Hi Ruth, another Friday 🙂 There are Excel functions in power bi DAX functions (kept for Power Pivot engine compatibility), which shouldn't be prioritised over native DAX functions. (DAX functions are much more optimised in it's internally logic when compared to same excel function) Another reason I could think of is that because DAX runs on Analysis services, there will be a guid column added in memory when there's no primary key in the table, and count rows is probably programmed to read the unique column count , which is the cardinality of the table.. I read it somewhere, but not able to recall exactly about this.. Anyways, that's the work for weekend.. 🙂👍 Have a great weekend. Thanks
Actually, blank cells are treated as an empty string cell, and real blanks - cells with no data in them, are marked with null in power query. You can try to load some data into an excel worksheet and see that those empty strings contain ' in it and they are also treated as text. :) It's quite confusing though. The same is when you try to get an empty cell in Excel from let's say IF statement. IF (condition, something,"") will return an empty string (empty text field) and not blank if it's false. Hope that makes sense.

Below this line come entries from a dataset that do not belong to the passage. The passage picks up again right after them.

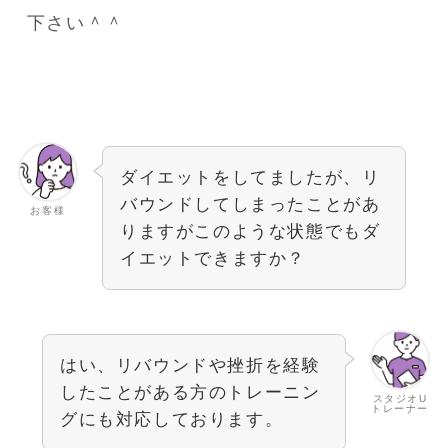
下さい＾＾
ダイエットをしてましたが、リ
バウンドしてしまったことがあ
お客様
りますがこのような状態でもダ
イエットできますか？
はい、リバウンドや挫折を経験
したことがある方のトレーニン
スタジオU
トレーナー
グにも対応しております。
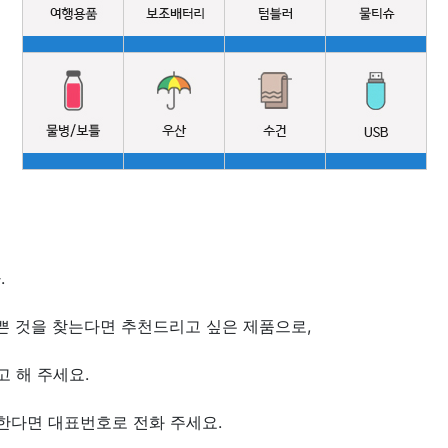
.
쁜 것을 찾는다면 추천드리고 싶은 제품으로,
 해 주세요.
한다면 대표번호로 전화 주세요.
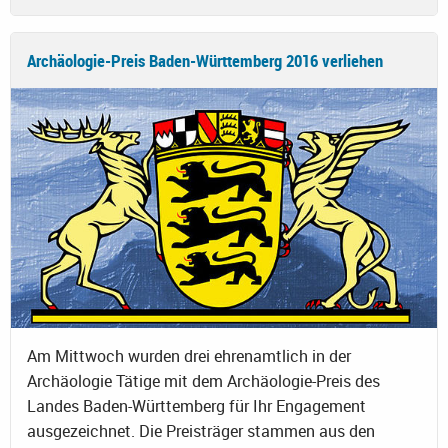
Archäologie-Preis Baden-Württemberg 2016 verliehen
Am Mittwoch wurden drei ehrenamtlich in der
Archäologie Tätige mit dem Archäologie-Preis des
Landes Baden-Württemberg für Ihr Engagement
ausgezeichnet. Die Preisträger stammen aus den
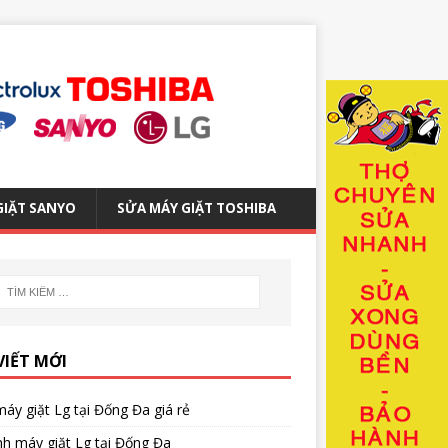
GIẶT SANYO
SỬA MÁY GIẶT TOSHIBA
VIẾT MỚI
áy giặt Lg tại Đống Đa giá rẻ
nh máy giặt Lg tại Đống Đa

SSAS Tabular Model (including PowerBI version), creates a hidden column for each table (not available to the user) in format like: Product Category-RowNumber-2662979B-1795-4F74-8F37-6A1BA8059B61 (it can be seen to connect e.g. in daxStudio to the model and querying DMV. And probably counting is done on it. Which probably affects the speed. In addition counting blank, this may by faster than COUNTBLANK () CALCULATE ( COUNTROWS ( 'Table' ), KEEPFILTERS ( 'Table'[CloumnWithBlank] = "" ) )
Hi Ruth! How are things going? Great video as always! I think that when it says COUNTROWS "doesn't consider BLANKs contained in any column of the table" means that it treats nulls, "" and actual values like 5, 6, "apple", "orange", "BIKE", "CAR", true, false all in the same way. I quickly created a table : #table(type table[#"Column1"=text], {{null}, {null}, {null}, {null}}) and then imported it. measure countrows = COUNTROWS(Query1) returns 4 measure count = COUNT(Query1[Column1]) returns (blank)!! Seems to match what we saw. What do you think? I must check the slack channel! Cheers Ollie
You are correct. Saying it doesn't consider blanks is not the same as saying it doesn't count blanks. It would be nice if it were documented more clearly, but it's saying it counts the row whether it is blank or not.

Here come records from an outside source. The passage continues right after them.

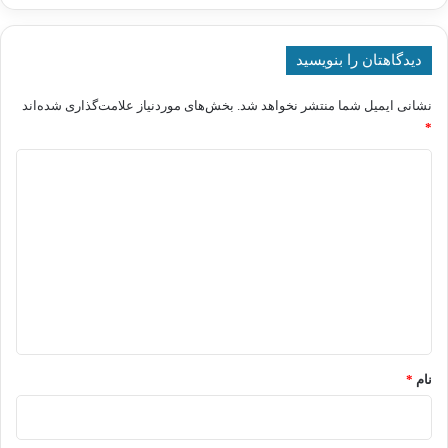
دیدگاهتان را بنویسید
نشانی ایمیل شما منتشر نخواهد شد.
بخش‌های موردنیاز علامت‌گذاری شده‌اند
*
د
ی
د
گ
ا
ه
*
نام
*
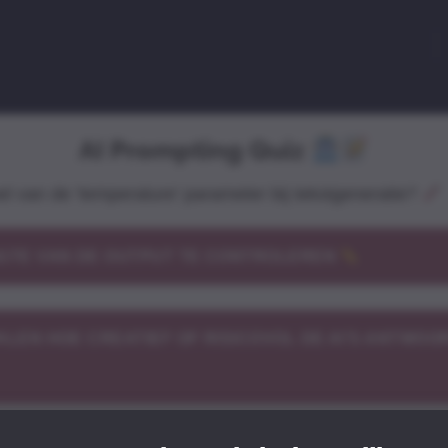
AI Prompting Quiz
el van de 'temperature' parameter bij tekstgeneratie?
GTE VAN DE OUTPUT TE CONTROLEREN
ALEN HOE CREATIEF OF RISICOVOL DE AI'S ANTWOO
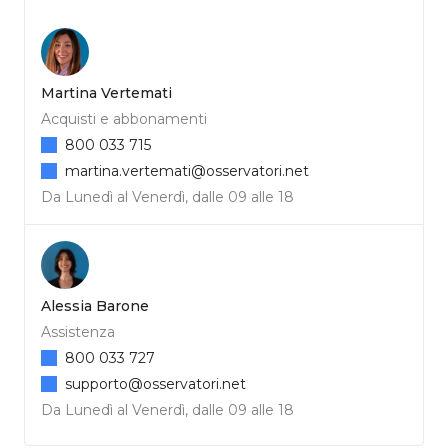
Martina Vertemati
Acquisti e abbonamenti
800 033 715
martina.vertemati@osservatori.net
Da Lunedì al Venerdì, dalle 09 alle 18
Alessia Barone
Assistenza
800 033 727
supporto@osservatori.net
Da Lunedì al Venerdì, dalle 09 alle 18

COUNTROWS maybe employs some form of (internal) index perhaps? Whereas using COUNT on say Order Date, or a non-integer type field would be less efficient? As already hinted at by Aleksander Strömmer, you'd likely have to be working with a sizable data set to see much difference one would think?
I work with large sales tables so most likely COUNTROWS is a 'safer' way because there may be some rows that are left blank. Example is that I have to count the number of rejects/warranty returns and definitely not all sales will have that so COUNT might be dangerous that it counts every row. Maybe that makes sense I think?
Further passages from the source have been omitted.